Опускаясь в нижний город, Андриск припоминал каждое слово и каждый жест царя. «Кажется, Аттал не поверил, что я Филипп. Но он не вызвал стражей, не приказал меня схватить. Он разрешил мне поселиться в своем царстве, надеясь, что я ему когда-нибудь пригожусь. А как понять его слова о македонянах и общем с ними языке? Наверное, мне надо влезть в шкуру настоящего македонянина, чтобы с первого слова было ясно, что я не чужак. Но ведь Аттал не дал мне денег. Придется заняться телячьими шкурами[70]. На них здесь большой спрос».
Созидание
Спит Рим, утомленный дневными заботами. Ночь простерла над ним звездную тогу. Спит Рим, вознесшись в своих честолюбивых помыслах над всем миром. Спит город, чье короткое имя внушает ужас и обитателям болот, скованных сарматским морозом, и жителям аравийских пустынь, сожженных полуденным зноем. Спит Рим, не ведая, что принесет ему новый день. Какие цари склонят перед ним головы? Где прольется кровь? Через какие ворота будут введены толпы новых рабов? Спит Рим, не зная, что угроза зреет в нем самом. Спящему Риму видятся счастливые сны. Завистливые боги, уже обрекшие его на губительную междоусобицу, не посылают правдивых знамений.

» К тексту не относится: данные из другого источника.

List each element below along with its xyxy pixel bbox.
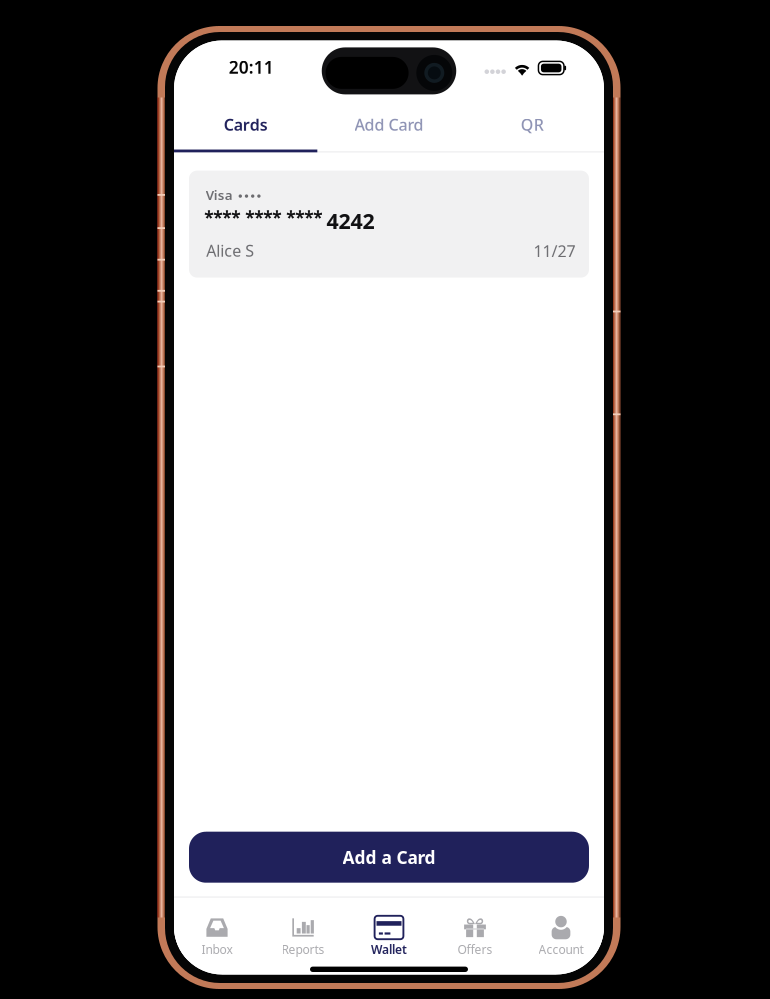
staticText: Account (538, 941, 584, 957)
staticText: 20:11 (229, 56, 274, 79)
staticText: Offers (458, 941, 492, 957)
button[interactable]: QR (461, 96, 604, 152)
staticText: Reports (282, 941, 324, 957)
staticText: Wallet (371, 941, 407, 957)
staticText: Cards (224, 114, 268, 135)
staticText: Add Card (354, 114, 424, 135)
button[interactable]: Cards (174, 96, 317, 152)
button[interactable]: Visa (189, 171, 589, 278)
button[interactable]: Add a Card (189, 832, 589, 883)
staticText: **** **** **** (204, 206, 322, 229)
staticText: QR (521, 114, 544, 135)
staticText: Inbox (202, 941, 232, 957)
button[interactable]: Add Card (317, 96, 461, 152)
button[interactable]: Account (518, 904, 604, 960)
button[interactable]: Wallet (346, 904, 432, 960)
staticText: Visa (206, 186, 233, 204)
staticText: 4242 (326, 206, 374, 235)
button[interactable]: Offers (432, 904, 518, 960)
staticText: Add a Card (342, 846, 436, 869)
staticText: Alice S (206, 240, 254, 261)
button[interactable]: Inbox (174, 904, 260, 960)
button[interactable]: Reports (260, 904, 346, 960)
staticText: 11/27 (534, 240, 576, 262)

Спит Рим, и только в таблине дома на Палатине всю ночь не гаснет свет. Полибий — за столом, в ночном хитоне, босой. Ни звука. Только шелестит папирус, и ему в такт поскрипывает каламос. Слов не надо искать. Они сами возникают на гребне памяти и, скатываясь на папирус, занимают свои места. К одной фразе пристраивается другая, и все они вместе, заполняя дарованное им пространство, скрываются за изгибом свитка. Полоса папируса, разворачиваясь под пальцами, кажется дорогой, ведущей в бескрайнюю даль. Путник не испытывает страха оттого, что эта дорога длинна, а ощущает неведомую ему радость созидания и непонятную уверенность в том, что никому не удастся остановить движения к цели.

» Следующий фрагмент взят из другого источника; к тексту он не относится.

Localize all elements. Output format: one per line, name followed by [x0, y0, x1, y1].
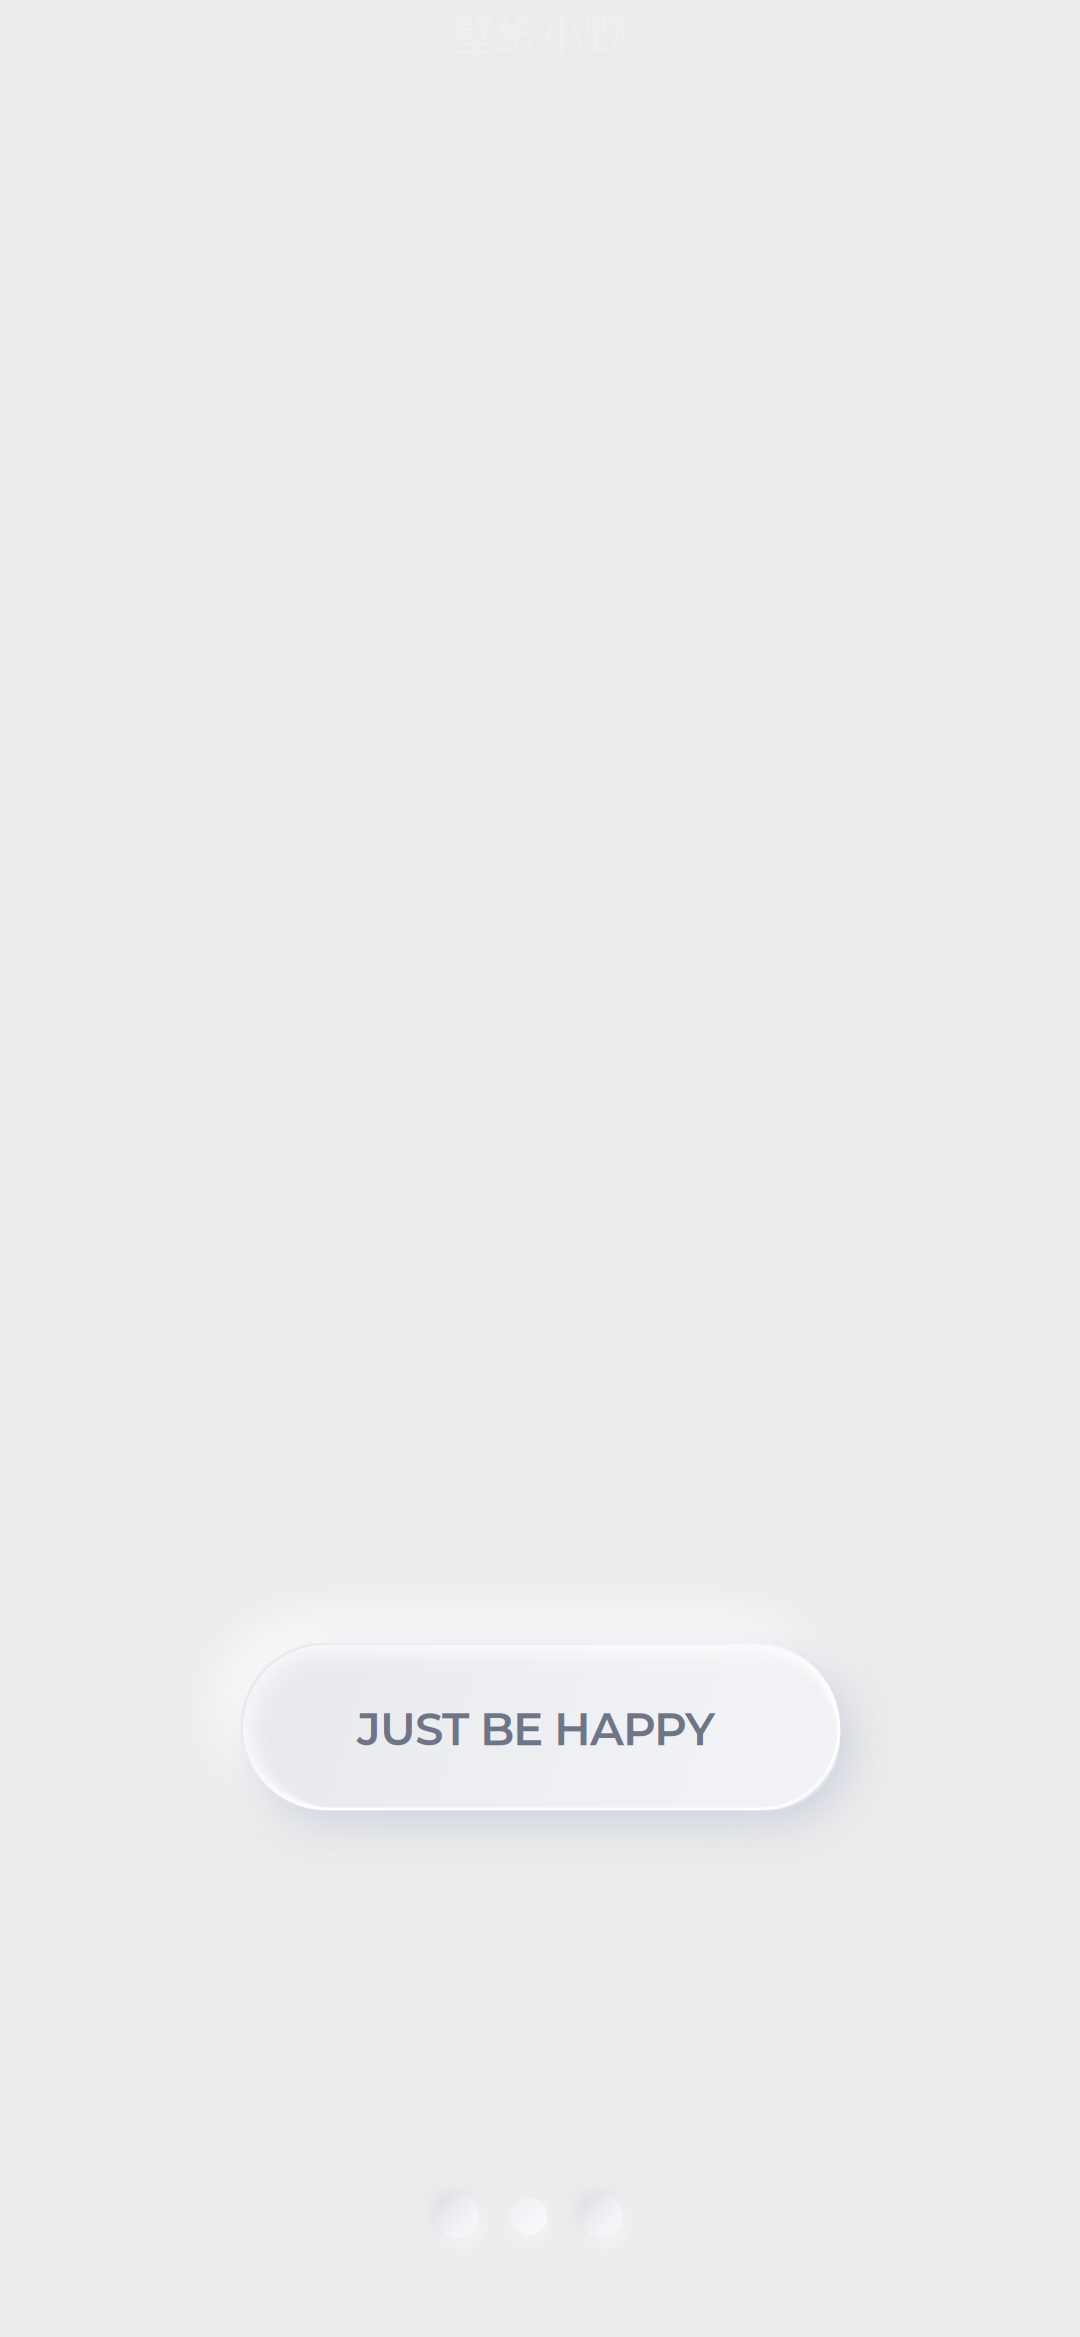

А до этого три дня он ходил из угла в угол таблина, не замечая никого. Откуда-то, словно из небытия, возникали первые фразы. Он повторял их сначала про себя, а затем и вслух, но они не связывались друг с другом. И он ходил и ходил, пока не свалился в изнеможении. И теперь словно кто-то разбудил его. Он вскочил, не одеваясь, подбежал к столу, зажег светильник и вытащил папирус.
Ганнибалу потребовалось девяносто дней, чтобы пройти Иберию, спуститься в земли кельтов с Пиренейских гор, перейти Рону, подняться в Альпы и спуститься оттуда в Италию. Полибию же хватило половины длинной зимней ночи, чтобы повторить этот путь на папирусе, и еще осталось время для того, чтобы рассказать о первых битвах в Италии, о Тицине и Требии, о молниеносных ударах, заставлявших ромейских полководцев бежать, устилая поля и леса трупами.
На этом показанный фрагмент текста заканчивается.